I assume you have an Intel Pentium Core2 processor. Apparently the Intel hardware team and the Intel compiler team have done a good job in coordinating the efforts to improve the performance of the Intel Pentium Core 2 architecture over its predecessors. Your results may be different if you run the program on an older Intel Pentium 4.
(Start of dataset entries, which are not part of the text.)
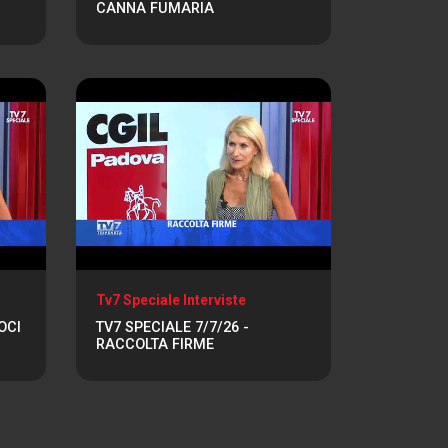
CANNA FUMARIA
Tv7 Speciale Interviste
OCI
TV7 SPECIALE 7/7/26 -
RACCOLTA FIRME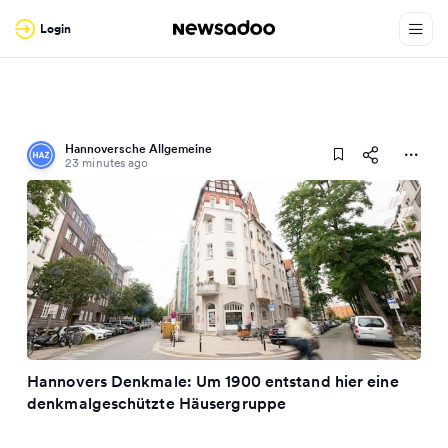
Login
Hannoversche Allgemeine
23 minutes ago
Hannovers Denkmale: Um 1900 entstand hier eine
denkmalgeschützte Häusergruppe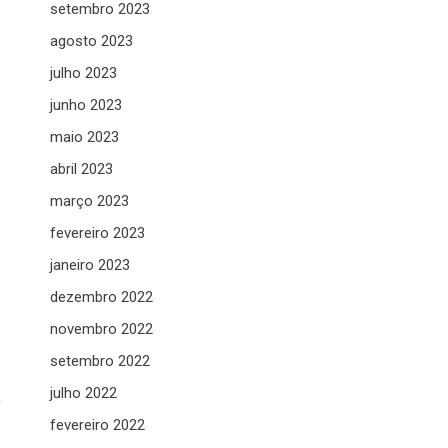
setembro 2023
agosto 2023
julho 2023
junho 2023
maio 2023
abril 2023
março 2023
fevereiro 2023
janeiro 2023
dezembro 2022
novembro 2022
setembro 2022
julho 2022
,
fevereiro 2022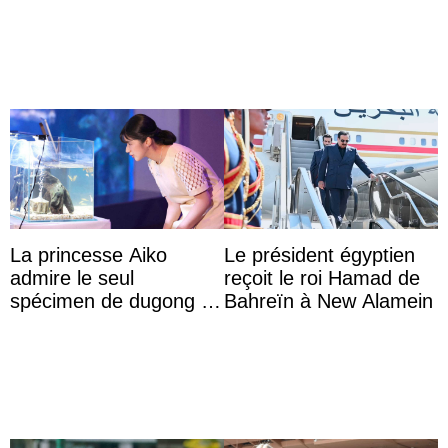
La princesse Aiko
Le président égyptien
admire le seul
reçoit le roi Hamad de
spécimen de dugong en
Bahreïn à New Alamein
captivité au Japon à
l’aquarium de Toba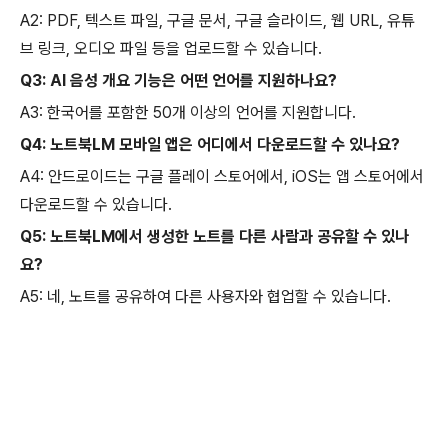
A2: PDF, 텍스트 파일, 구글 문서, 구글 슬라이드, 웹 URL, 유튜
브 링크, 오디오 파일 등을 업로드할 수 있습니다.
Q3: AI 음성 개요 기능은 어떤 언어를 지원하나요?
A3: 한국어를 포함한 50개 이상의 언어를 지원합니다.
Q4: 노트북LM 모바일 앱은 어디에서 다운로드할 수 있나요?
A4: 안드로이드는 구글 플레이 스토어에서, iOS는 앱 스토어에서
다운로드할 수 있습니다.
Q5: 노트북LM에서 생성한 노트를 다른 사람과 공유할 수 있나
요?
A5: 네, 노트를 공유하여 다른 사용자와 협업할 수 있습니다.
If you do not see any difference between -O2 and -O3, then perhaps that is because your simple (?) test application does not benefit from the "aggressive data dependency analysis"

(see documentation).

You could use the qualifiers -S -fverbose-asm -fsource-asm to produce assembler code and study the effects. Of course it would be nicer to have an official documentation from Intel.

TimP · ‎02-07-2008

A little more information would be needed to give much of an answer. The default (without -xT) changed, for the 64-bit compiler, when ifort 10.0 came in. -xT with -O1 or higher asks the compiler to use SSE, SSE2, SSE3, and SSSE3 code where possible. If you don't have any vectorizable source code, the main difference is in whether you choose x87 code with all expressions evaluated in double precision (if you have a 32-bit compiler) or SSE. If you have code which needs -assume protect_parens or -fp-model precise, the results of not using that option with default real will be entirely different between x87 and SSE code.
Simply adding -xT to -O0 probably does nothing.
The effcct of -O1 was changed between 9.1 and 10.0. With 10.0, it disables auto-vectorization. That could run faster if none of your loops have suitable lengths for vectorization, yet the compiler generates vector code in case there are such lengths.
In my experience, -xT is usually slower than -xW or -xP, but it wasn't meant to be so. It's faster if your loop vectorizes with that option, but not with the others.